======== Data provided ========

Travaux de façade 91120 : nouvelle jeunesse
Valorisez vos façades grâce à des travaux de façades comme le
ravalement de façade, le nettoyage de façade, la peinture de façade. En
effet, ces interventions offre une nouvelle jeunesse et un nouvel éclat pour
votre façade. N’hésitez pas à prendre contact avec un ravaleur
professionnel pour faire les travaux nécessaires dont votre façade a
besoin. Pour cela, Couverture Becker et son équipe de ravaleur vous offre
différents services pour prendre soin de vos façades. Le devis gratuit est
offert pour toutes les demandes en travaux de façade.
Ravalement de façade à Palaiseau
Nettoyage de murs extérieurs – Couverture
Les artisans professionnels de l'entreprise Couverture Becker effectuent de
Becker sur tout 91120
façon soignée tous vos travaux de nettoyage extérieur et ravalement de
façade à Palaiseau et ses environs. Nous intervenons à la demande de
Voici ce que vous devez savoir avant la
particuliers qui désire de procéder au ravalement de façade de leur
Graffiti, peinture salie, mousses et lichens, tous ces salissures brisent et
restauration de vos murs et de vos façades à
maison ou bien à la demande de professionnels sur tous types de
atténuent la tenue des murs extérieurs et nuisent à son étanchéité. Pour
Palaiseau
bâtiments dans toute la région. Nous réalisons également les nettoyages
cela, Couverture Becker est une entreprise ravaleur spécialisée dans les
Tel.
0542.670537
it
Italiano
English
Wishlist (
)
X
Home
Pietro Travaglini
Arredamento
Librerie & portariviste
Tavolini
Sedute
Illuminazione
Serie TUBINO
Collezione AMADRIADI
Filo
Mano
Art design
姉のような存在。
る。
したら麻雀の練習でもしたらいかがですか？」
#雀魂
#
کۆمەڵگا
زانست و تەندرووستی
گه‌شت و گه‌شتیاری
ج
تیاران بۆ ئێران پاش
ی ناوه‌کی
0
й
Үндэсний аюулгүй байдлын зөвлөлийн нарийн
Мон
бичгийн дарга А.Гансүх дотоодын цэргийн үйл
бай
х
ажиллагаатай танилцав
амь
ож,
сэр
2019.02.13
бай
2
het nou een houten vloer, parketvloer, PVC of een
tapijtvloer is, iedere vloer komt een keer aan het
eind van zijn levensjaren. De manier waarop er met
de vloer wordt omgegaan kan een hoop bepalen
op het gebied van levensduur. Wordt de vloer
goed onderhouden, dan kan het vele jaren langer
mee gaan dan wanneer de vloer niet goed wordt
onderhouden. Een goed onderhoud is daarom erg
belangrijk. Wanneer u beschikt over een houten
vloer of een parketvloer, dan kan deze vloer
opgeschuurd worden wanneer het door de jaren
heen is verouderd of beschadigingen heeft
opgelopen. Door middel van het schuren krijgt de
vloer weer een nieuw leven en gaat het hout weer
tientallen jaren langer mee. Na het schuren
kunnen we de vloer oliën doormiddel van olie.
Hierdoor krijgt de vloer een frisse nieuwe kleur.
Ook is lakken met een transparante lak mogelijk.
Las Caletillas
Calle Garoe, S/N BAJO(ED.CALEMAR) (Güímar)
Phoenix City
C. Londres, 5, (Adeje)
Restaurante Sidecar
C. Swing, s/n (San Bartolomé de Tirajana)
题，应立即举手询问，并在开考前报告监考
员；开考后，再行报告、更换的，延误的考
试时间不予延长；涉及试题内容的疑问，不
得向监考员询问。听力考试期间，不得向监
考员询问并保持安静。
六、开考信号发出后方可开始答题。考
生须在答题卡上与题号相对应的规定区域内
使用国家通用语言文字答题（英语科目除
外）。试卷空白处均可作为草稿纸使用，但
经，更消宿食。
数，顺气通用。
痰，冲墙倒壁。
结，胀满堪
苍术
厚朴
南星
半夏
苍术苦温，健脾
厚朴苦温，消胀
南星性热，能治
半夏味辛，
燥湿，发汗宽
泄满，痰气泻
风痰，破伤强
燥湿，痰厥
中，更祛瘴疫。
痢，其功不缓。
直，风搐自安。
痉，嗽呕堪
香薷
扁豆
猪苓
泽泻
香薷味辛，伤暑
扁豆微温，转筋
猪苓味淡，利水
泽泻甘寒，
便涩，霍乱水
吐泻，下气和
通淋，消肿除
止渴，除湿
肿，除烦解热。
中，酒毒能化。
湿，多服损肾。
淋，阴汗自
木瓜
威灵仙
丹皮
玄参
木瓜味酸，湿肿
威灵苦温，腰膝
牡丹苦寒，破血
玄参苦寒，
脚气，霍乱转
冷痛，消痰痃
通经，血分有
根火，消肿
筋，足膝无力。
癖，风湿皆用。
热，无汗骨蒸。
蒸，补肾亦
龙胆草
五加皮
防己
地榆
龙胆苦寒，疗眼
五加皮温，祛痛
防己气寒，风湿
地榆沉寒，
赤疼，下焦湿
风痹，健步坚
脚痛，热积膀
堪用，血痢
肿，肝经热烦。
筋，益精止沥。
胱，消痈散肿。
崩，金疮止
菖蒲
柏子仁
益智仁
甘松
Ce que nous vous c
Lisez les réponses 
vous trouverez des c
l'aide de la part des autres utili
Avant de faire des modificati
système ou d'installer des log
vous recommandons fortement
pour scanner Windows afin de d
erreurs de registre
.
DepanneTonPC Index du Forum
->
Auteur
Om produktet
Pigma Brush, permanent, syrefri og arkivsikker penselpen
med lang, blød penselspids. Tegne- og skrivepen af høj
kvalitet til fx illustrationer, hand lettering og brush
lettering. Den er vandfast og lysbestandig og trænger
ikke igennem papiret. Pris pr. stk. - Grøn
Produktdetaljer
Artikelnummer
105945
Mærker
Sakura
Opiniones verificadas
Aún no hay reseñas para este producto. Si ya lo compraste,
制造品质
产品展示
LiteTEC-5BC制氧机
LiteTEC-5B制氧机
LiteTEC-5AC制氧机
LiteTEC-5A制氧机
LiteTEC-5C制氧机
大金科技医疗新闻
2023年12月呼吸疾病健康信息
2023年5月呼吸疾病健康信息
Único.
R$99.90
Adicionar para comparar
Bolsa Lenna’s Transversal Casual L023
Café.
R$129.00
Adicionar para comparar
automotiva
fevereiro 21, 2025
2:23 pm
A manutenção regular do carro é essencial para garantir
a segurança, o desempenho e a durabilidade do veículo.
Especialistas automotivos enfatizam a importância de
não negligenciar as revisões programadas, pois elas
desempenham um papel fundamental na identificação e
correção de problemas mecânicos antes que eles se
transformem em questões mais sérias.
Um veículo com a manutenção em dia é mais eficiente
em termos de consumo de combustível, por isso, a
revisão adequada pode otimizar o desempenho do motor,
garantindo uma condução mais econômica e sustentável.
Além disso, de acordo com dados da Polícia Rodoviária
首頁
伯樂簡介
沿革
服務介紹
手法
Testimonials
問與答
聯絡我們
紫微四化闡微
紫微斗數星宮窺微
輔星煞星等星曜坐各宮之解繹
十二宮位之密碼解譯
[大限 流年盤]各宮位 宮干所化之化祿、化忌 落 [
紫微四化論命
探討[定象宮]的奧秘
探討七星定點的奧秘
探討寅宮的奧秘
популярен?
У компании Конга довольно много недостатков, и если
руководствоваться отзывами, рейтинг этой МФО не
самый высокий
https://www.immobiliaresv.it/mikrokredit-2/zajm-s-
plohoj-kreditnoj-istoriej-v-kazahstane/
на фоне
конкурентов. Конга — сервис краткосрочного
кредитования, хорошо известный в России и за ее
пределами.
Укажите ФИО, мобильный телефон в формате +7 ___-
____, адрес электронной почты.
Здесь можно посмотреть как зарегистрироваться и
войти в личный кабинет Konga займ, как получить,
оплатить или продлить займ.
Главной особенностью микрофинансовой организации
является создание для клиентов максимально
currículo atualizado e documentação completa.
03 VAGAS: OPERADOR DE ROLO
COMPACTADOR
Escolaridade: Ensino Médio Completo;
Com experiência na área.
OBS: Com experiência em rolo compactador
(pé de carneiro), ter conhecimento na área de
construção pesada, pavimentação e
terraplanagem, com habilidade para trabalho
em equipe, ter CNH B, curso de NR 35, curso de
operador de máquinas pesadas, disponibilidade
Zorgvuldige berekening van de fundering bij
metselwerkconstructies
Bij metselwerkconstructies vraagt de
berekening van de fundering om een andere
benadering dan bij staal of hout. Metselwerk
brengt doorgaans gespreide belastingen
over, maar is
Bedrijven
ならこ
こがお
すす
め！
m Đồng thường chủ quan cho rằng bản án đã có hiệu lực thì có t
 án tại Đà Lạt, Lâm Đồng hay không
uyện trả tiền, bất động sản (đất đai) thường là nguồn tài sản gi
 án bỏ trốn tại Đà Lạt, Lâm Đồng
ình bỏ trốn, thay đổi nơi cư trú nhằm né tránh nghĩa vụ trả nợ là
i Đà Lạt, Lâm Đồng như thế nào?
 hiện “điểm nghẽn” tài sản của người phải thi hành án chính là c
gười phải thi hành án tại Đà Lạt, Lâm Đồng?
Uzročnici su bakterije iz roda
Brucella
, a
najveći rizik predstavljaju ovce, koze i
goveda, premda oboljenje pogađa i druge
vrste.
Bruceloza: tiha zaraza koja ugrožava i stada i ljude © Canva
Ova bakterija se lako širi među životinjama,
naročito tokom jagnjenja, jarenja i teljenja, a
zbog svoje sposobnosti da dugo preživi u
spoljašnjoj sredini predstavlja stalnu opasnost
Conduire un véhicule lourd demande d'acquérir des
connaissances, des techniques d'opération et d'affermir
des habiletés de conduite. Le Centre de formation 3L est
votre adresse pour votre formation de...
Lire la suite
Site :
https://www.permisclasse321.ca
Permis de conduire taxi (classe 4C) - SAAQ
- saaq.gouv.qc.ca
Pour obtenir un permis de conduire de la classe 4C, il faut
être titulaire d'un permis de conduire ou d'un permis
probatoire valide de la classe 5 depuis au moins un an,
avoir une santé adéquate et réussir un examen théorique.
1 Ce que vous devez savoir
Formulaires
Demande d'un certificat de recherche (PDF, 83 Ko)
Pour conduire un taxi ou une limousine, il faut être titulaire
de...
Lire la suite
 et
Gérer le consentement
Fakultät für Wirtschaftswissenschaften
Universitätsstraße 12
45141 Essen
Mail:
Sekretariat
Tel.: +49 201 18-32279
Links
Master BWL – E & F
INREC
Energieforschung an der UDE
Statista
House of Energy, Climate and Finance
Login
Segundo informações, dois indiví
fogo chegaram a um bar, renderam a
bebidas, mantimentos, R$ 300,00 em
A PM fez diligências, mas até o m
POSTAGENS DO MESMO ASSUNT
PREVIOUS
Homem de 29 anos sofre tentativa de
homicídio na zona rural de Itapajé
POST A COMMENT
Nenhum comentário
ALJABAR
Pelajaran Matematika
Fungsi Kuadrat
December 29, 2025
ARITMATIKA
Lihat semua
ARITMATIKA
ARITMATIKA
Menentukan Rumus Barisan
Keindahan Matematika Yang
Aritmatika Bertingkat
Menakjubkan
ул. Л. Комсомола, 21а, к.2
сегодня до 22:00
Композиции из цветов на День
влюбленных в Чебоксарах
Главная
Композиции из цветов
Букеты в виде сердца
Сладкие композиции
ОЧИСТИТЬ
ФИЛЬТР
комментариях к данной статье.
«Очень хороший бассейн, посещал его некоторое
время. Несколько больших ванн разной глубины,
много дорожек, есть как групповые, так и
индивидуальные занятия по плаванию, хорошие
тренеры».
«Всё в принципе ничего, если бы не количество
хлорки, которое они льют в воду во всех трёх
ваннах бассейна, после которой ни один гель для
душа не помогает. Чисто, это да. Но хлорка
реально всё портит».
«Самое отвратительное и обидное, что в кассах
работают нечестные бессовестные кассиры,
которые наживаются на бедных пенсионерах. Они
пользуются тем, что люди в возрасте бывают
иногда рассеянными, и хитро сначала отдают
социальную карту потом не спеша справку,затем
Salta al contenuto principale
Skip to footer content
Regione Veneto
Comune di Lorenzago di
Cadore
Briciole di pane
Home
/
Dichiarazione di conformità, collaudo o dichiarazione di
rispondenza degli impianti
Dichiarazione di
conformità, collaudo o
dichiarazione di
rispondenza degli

========

> What is being asked: All that is wanted is an exact copy of the lines above from the one with "2023年12月呼吸疾病健康信息" through the one with "currículo atualizado e documentação completa.", with both ends included.

> Written solution:
2023年12月呼吸疾病健康信息
2023年5月呼吸疾病健康信息
Único.
R$99.90
Adicionar para comparar
Bolsa Lenna’s Transversal Casual L023
Café.
R$129.00
Adicionar para comparar
automotiva
fevereiro 21, 2025
2:23 pm
A manutenção regular do carro é essencial para garantir
a segurança, o desempenho e a durabilidade do veículo.
Especialistas automotivos enfatizam a importância de
não negligenciar as revisões programadas, pois elas
desempenham um papel fundamental na identificação e
correção de problemas mecânicos antes que eles se
transformem em questões mais sérias.
Um veículo com a manutenção em dia é mais eficiente
em termos de consumo de combustível, por isso, a
revisão adequada pode otimizar o desempenho do motor,
garantindo uma condução mais econômica e sustentável.
Além disso, de acordo com dados da Polícia Rodoviária
首頁
伯樂簡介
沿革
服務介紹
手法
Testimonials
問與答
聯絡我們
紫微四化闡微
紫微斗數星宮窺微
輔星煞星等星曜坐各宮之解繹
十二宮位之密碼解譯
[大限 流年盤]各宮位 宮干所化之化祿、化忌 落 [
紫微四化論命
探討[定象宮]的奧秘
探討七星定點的奧秘
探討寅宮的奧秘
популярен?
У компании Конга довольно много недостатков, и если
руководствоваться отзывами, рейтинг этой МФО не
самый высокий
https://www.immobiliaresv.it/mikrokredit-2/zajm-s-
plohoj-kreditnoj-istoriej-v-kazahstane/
на фоне
конкурентов. Конга — сервис краткосрочного
кредитования, хорошо известный в России и за ее
пределами.
Укажите ФИО, мобильный телефон в формате +7 ___-
____, адрес электронной почты.
Здесь можно посмотреть как зарегистрироваться и
войти в личный кабинет Konga займ, как получить,
оплатить или продлить займ.
Главной особенностью микрофинансовой организации
является создание для клиентов максимально
currículo atualizado e documentação completa.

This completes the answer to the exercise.